The congregation began in 1802 in the Old Town area of Edinburgh and had a chapel in Chambers Street. The congregation outgrew the chapel, and in 1855 it was demolished to make way for the Industrial Museum of Scotland. The present building at 41 George IV Bridge was started in 1857 and completed in 1861. Its architecture is a freestyle mixture of Romanesque, Renaissance and Classical features topped by a three-tiered tower. It was made a Category B listed building in 1970. The building has recently been renovated and upgraded and is now called the Augustine Church Centre.

== Beliefs ==
=== Marriage ===
The church has an inclusive vision and celebrates both opposite-sex marriages and same-sex marriages.

==The centre today==
The centre is home to a number of church-related charities and projects, including Christian Aid, Jubilee Scotland and the Edinburgh Community Mental Health Chaplaincy, as well as being the worship centre of Augustine United Church and the Metropolitan Community Church of Edinburgh.

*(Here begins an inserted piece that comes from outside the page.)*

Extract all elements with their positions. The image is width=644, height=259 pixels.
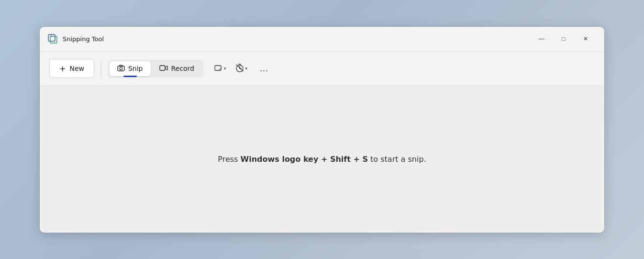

Community, music, political and religious groups hold meetings and events in the centre throughout the week, including the Edinburgh Royal Choral Union and Edinburgh Youth Choir. Each summer, George IV Venues operating as Paradise Green uses the centre as a venue for the Edinburgh Festival Fringe.

On Wednesday 12 February 1997 the National Launch of the first Fairtrade fortnight was held in the church.